Critical (CVSS 9.0+ or actively exploited): 7 calendar days. High (7.0 to 8.9): 30 days. Medium (4.0 to 6.9): 90 days. Low: best effort, reviewed each quarter.
On or around the first of each month, the team runs pip list --outdated against the production virtual environment and reviews GitHub Security Advisories and PyPI advisories for pinned packages. Decisions (defer, schedule, upgrade) are recorded.
A nightly scan runs pip-audit against the production environment and alerts the team on any non-low-severity finding. The scan results are appended to the security log.
Production runs on AWS Lightsail in us-west-2 (Oregon). Backups are stored in S3 in the same region. Rispah does not move data outside the United States.
The production host runs Ubuntu LTS with UFW firewall (only ports 22, 80, 443 allowed inbound from the public internet), fail2ban on SSH, and an unprivileged service user that owns the application files and database. The application runs under systemd with NoNewPrivileges, PrivateTmp, and ProtectSystem=strict for defense in depth.
Application secrets (database encryption key, session key, Stripe webhook secret, etc.) are loaded from an EnvironmentFile readable only by the service user. Secrets are not committed to source control, not logged, and not transmitted to third parties beyond the integration vendors that require them.
Rispah uses a small number of vendors for billing, email, and (optionally) financial-account aggregation. Each is listed below with what it sees.
Payment processing only. Stripe sees your billing email, payment method, and subscription state.

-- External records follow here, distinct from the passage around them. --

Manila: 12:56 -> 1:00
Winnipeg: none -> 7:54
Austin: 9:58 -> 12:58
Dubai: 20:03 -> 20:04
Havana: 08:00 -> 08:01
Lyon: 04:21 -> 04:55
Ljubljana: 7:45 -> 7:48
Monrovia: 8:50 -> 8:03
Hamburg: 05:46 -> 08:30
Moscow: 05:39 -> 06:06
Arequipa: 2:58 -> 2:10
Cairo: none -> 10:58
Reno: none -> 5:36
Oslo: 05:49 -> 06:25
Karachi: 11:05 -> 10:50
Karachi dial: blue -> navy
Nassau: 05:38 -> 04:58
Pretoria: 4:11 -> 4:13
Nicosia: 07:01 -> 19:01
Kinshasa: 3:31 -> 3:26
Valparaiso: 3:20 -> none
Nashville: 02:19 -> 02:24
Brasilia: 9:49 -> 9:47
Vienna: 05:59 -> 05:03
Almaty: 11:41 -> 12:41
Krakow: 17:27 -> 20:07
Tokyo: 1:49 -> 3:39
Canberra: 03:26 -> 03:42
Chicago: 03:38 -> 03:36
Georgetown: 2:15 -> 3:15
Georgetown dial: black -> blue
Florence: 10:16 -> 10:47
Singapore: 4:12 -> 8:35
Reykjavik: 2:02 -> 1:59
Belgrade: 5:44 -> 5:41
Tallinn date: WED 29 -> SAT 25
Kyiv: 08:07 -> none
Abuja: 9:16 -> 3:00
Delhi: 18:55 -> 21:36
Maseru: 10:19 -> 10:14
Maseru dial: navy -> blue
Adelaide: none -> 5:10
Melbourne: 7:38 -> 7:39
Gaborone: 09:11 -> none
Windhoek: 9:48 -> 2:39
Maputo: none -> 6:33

Stripe does not see your workspace contents.
Hosts the application server and stores encrypted backups. AWS is the underlying infrastructure provider; it does not have application-level access to your data.
Sends authentication emails (password reset, account unlock), digest emails, and team-invitation emails. The body of these emails contains your workspace name and the recipient's email; it does not include item content unless the recipient explicitly subscribed to that digest.
Email [email] with a subject line of "Security report". Include reproduction steps, affected endpoints, and any proof-of-concept material. We acknowledge receipt within two business days and aim to triage within five.
Please do not file public GitHub issues, post on social media, or test against other customers' data. Test only against your own workspace, or use a free trial account for testing.
Good-faith security research conducted within these boundaries is welcome, will not be retaliated against, and will not result in legal action. We commit to coordinating disclosure with you and to credit the reporter publicly (if desired) after the issue is resolved.
Denial-of-service attacks, social-engineering of staff, physical attacks, and any testing that affects other customers' availability or data are out of scope and may result in account termination.